- Court: Court of King's Bench
- Decided: 1678
- Defendant: Chisser
- Plaintiff: Not specified
- Citation: T. Ryan 275, 83 Eng. Rep. 142

Case history
- Subsequent actions: The case involved a merchant handing merchandise to Chisser, who then ran out of the shop without agreeing to a price. The court found that, despite the physical possession by Chisser, the property was still in legal possession of the merchant because there was no completed contract for the transfer.

Court membership
- Judge sitting: Not specified

Case opinions
- The act of running with the merchandise was considered to demonstrate felonious intent.

= Rex v. Chisser =

1678 English criminal law case

Rex v. Chisser, Court of King's Bench (1678), T. Ryan 275, 83 Eng. Rep. 142, is a criminal case interpreting possession and criminal intent in larceny.
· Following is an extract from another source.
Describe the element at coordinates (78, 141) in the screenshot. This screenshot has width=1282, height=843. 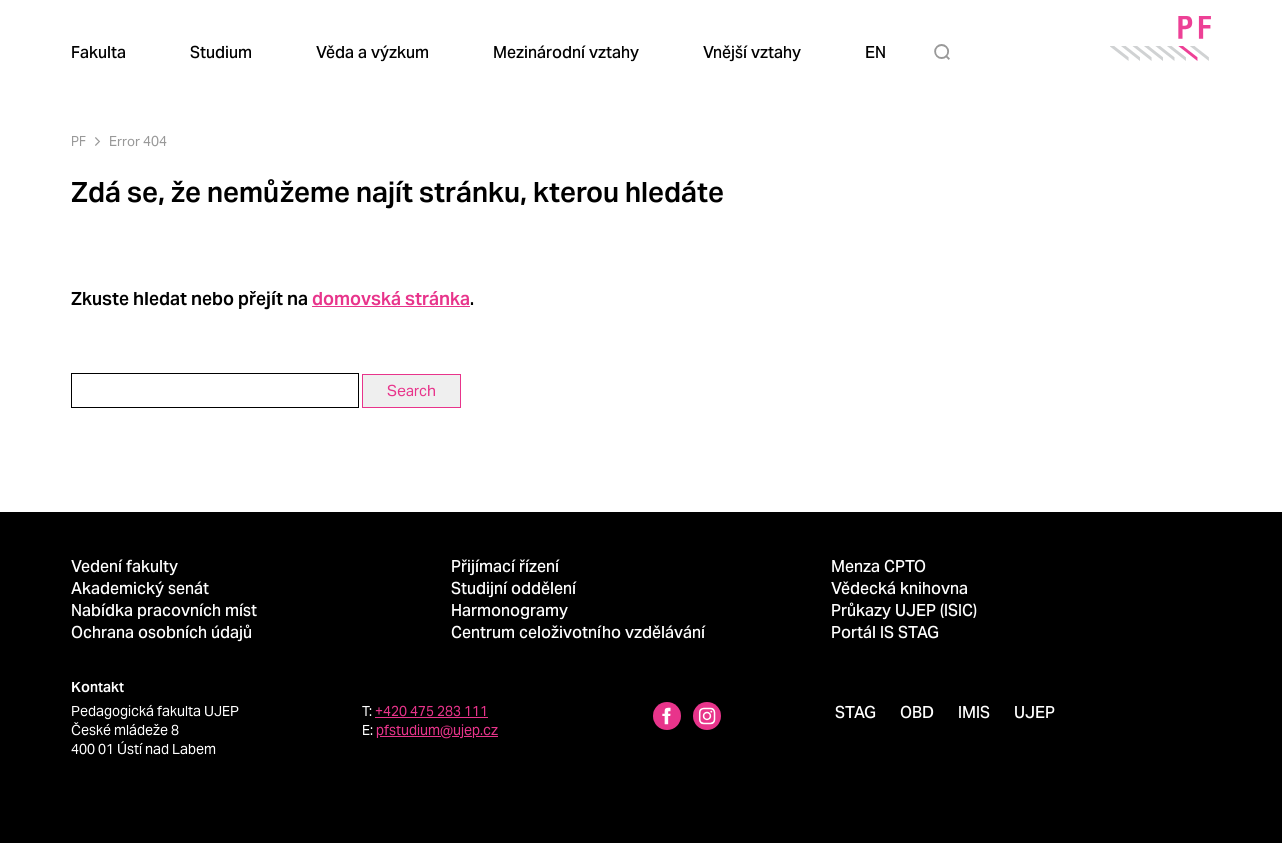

A merchant handed merchandise to Chisser, who then haggled over the price then ran out of the shop with the merchandise without agreeing to a price. At the time, common law was that larceny required a trespass to acquire possession. Although the property was handed to Chisser, the court found that although the merchant gave physical possession to Chisser, the property was still in legal possession by the merchant because there was no completed contract for the transfer in that the price was still being negotiated, and the act of running proved the felonious intent (felleo animo).